■ **Problem to work on**
All of the data below should be repeated exactly. Pictures should not be included.

■ **Records shown**
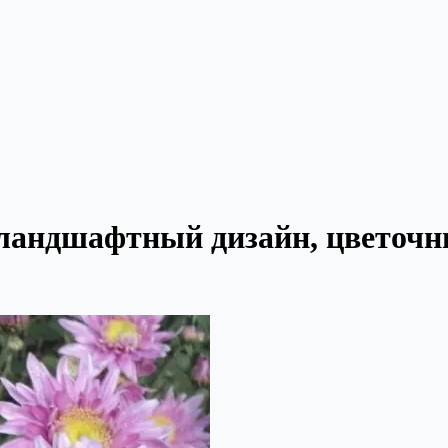
 ландшафтный дизайн, цветоч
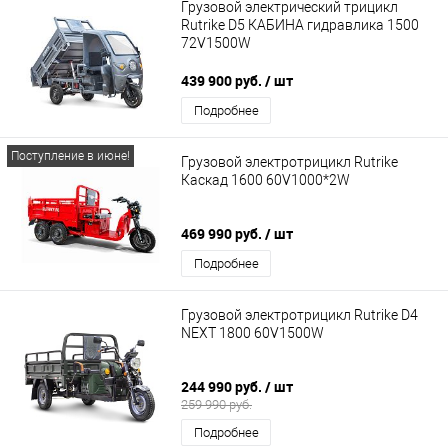
Грузовой электрический трицикл
Rutrike D5 КАБИНА гидравлика 1500
72V1500W
439 900 руб.
/ шт
Подробнее
Поступление в июне!
Грузовой электротрицикл Rutrike
Каскад 1600 60V1000*2W
469 990 руб.
/ шт
Подробнее
Грузовой электротрицикл Rutrike D4
NEXT 1800 60V1500W
244 990 руб.
/ шт
259 990 руб.
Подробнее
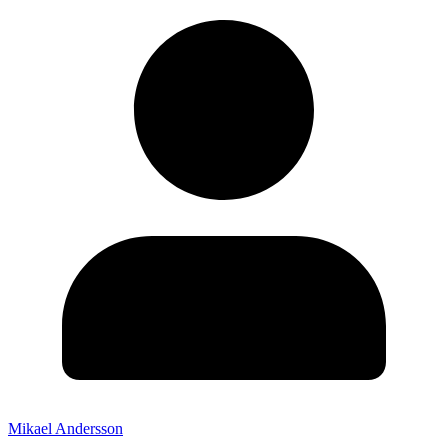
Mikael Andersson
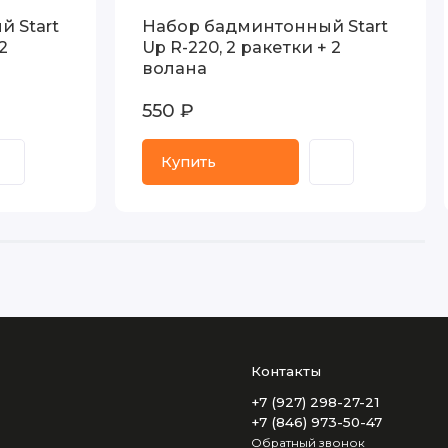
 Start
Набор бадминтонный Start
2
Up R-220, 2 ракетки + 2
волана
550 ₽
Купить
Контакты
+7 (927) 298-27-21
+7 (846) 973-50-47
Обратный звонок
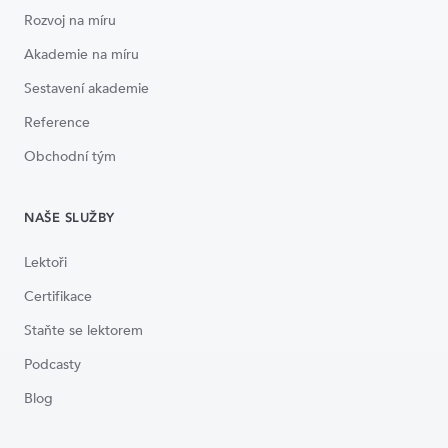
Rozvoj na míru
Akademie na míru
Sestavení akademie
Reference
Obchodní tým
NAŠE SLUŽBY
Lektoři
Certifikace
Staňte se lektorem
Podcasty
Blog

■ **Answer to this problem**
 ландшафтный дизайн, цветоч
Грузовой электрический трицикл
Rutrike D5 КАБИНА гидравлика 1500
72V1500W
439 900 руб.
/ шт
Подробнее
Поступление в июне!
Грузовой электротрицикл Rutrike
Каскад 1600 60V1000*2W
469 990 руб.
/ шт
Подробнее
Грузовой электротрицикл Rutrike D4
NEXT 1800 60V1500W
244 990 руб.
/ шт
259 990 руб.
Подробнее
Mikael Andersson
 Start
Набор бадминтонный Start
2
Up R-220, 2 ракетки + 2
волана
550 ₽
Купить
Контакты
+7 (927) 298-27-21
+7 (846) 973-50-47
Обратный звонок
Rozvoj na míru
Akademie na míru
Sestavení akademie
Reference
Obchodní tým
NAŠE SLUŽBY
Lektoři
Certifikace
Staňte se lektorem
Podcasty
Blog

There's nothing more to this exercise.